How to avoid getting trapped in payroll error

Payroll scandals have dominated the news lately – but how can companies avoid potentially costly mistakes?

How to avoid getting trapped in payroll error

This article was produced in partnership with Australian Payroll Association

From the 2019 Woolworths scandal, to underpaid employees at Qantas, Lush Australia, ABC and Merivale, errors in payroll have been a hot topic in the news over the last several years.

Australian businesses have seen that payroll errors can be very costly, and can cause significant damage not only to their own books, but also to their brand’s reputation.

However, the majority of payroll errors are just that – accidental errors, and longer-term issues which were not spotted or corrected in time. Given the complexity of payroll, identifying problems hidden deep within your payroll technology, data or processes can be tough. According to the Australian Payroll Association, this is a particularly difficult task for HR managers who are not trained in payroll, and who won’t know where to begin looking, or which questions to ask.

“Very often, HR managers will tell me that they’re signing off a payroll report every week, but they have no idea what they’re signing or what the report is telling them,” Australian Payroll Association CEO Tracy Angwin said.

“They still have to sign it off as being ‘true and correct’, but they don’t have the expertise to tell when they’ve actually got a problem – so the main way they’ll find out about problems is when an employee makes a complaint.”

“Payroll is so complicated that often, your employees may not even pick up that they’re being paid incorrectly,” she explains.

“The big payroll problems in large employers often start with a small issue – for example, not paying Superannuation on an allowance that they should be paying it on. That can turn into a big financial problem over a period of years and a large employee population.”

Commenting on some of the most common issues in payroll, Angwin said that they are often caused by simple mistakes. For example, a shift penalties of 50% could easily be coded as overtime of 150%. The outcome of this is that the employee will be accidentally underpaid Super on the ordinary hour and the shift penalty. This is because Super is payable on shift penalties and ordinary hours, but not on overtime hours.

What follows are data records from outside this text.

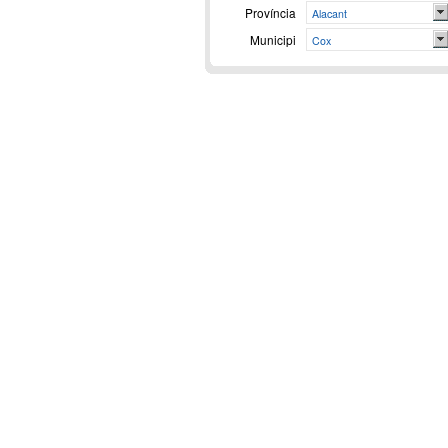
Província
Alacant
Municipi
Cox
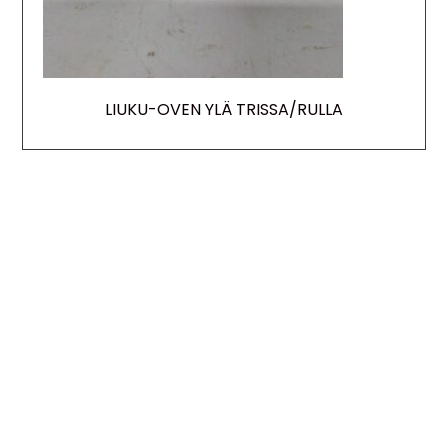
LIUKU-OVEN YLÄ TRISSA/RULLA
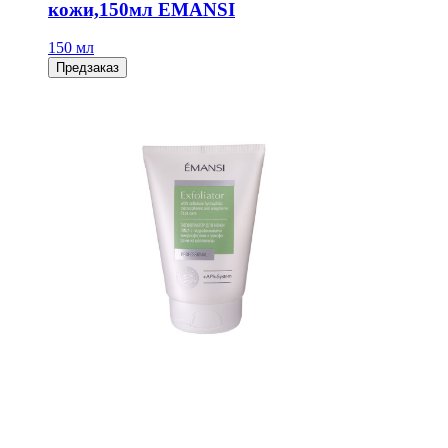
кожи,150мл EMANSI
150 мл
Предзаказ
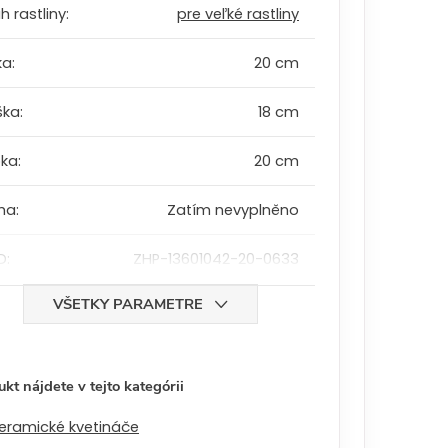
h rastliny
:
pre veľké rastliny
ka
:
20 cm
ška
:
18 cm
bka
:
20 cm
ha
:
Zatím nevyplněno
D
:
ZHP-13601042-20-0633
VŠETKY PARAMETRE
kt nájdete v tejto kategórii
eramické kvetináče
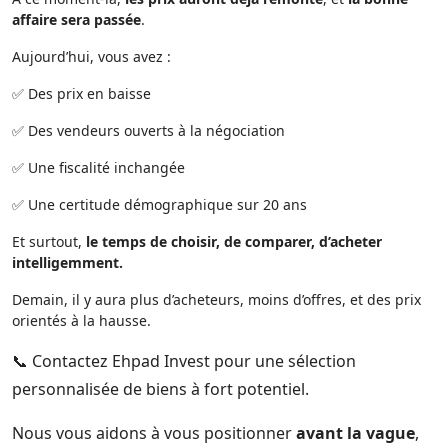
affaire sera passée
.
Aujourd’hui, vous avez :
✅ Des prix en baisse
✅ Des vendeurs ouverts à la négociation
✅ Une fiscalité inchangée
✅ Une certitude démographique sur 20 ans
Et surtout,
le temps de choisir, de comparer, d’acheter
intelligemment.
Demain, il y aura plus d’acheteurs, moins d’offres, et des prix
orientés à la hausse.
📞 Contactez Ehpad Invest pour une sélection
personnalisée de biens à fort potentiel.
Nous vous aidons à vous positionner
avant la vague
,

Angwin notes that errors like this can compound over time, particularly in organisations with a large employee population. But since the employee still receives the correct salary, they themselves are unlikely to notice the error.

“Based on small problems like this, even a medium-sized employer could end up with millions of dollars in superannuation backpay,” Angwin said.

“If you’re not actively looking for it, you’re probably not going to find it. But every time an HR director signs off that payroll report as being true and correct, they’re potentially signing off something that’s incorrect.”

When it comes to preventing these issues, Angwin said that the most important basic requirement is having a payroll team of the right size, with the right knowledge and competence.

She noted that is also important for HR managers to understand the basics of a payroll report. This will equip them with the knowledge of what data they need to look at, how to pick up inconsistencies, and how to proactively identify any potential issues.

“Everyone who works in operational payroll should have a Certificate IV in Payroll Administration, as a minimum,” Angwin said.

“If you’re a HR director and you want to de-risk your payroll function, the first thing you need to do is either find people with that qualification, or get your existing team qualified.”

“Australian Payroll Association is also developing a course for HR people which teaches them what they need to know about payroll, so that they can sign off that payroll report confidently and optimise their payroll delivery strategy,” she explains.

“They don’t need to know all the minutiae of how payroll works, but they do need to know what to check and which questions to ask.”

Australian Payroll Association is an organisation which helps businesses keep their payroll departments running smoothly, and provides payroll audit, training and consulting services. Angwin said that having a payroll audit is a vital part of the process, as a specialist will be able to look at everything from your technology, to your staff, to your systems and codes, and will provide recommendations on where to improve and how to avoid future issues.

“Every company should do a payroll audit – and not with an accounting company,” Angwin said.

“You need to audit things like the setup of your payroll system, and this should be done by someone who understands how payroll technology is set up, and can check that all your codes are set up correctly.”

“Finally, make sure that your people have the capability and competencies that you think they have,” she added. “We have a 35 question multi-choice payroll knowledge assessment which gives us a really quick view of a payroll person’s knowledge, and where we might need to provide training.”

“Ultimately, we’re all about creating confidence in how people are paid,” Angwin concludes.

“If you’re a HR director and you want to have that confidence, then you need to make sure that you have an audit done, and that you educate yourself on what questions you should be asking every time you sign off a payroll report.”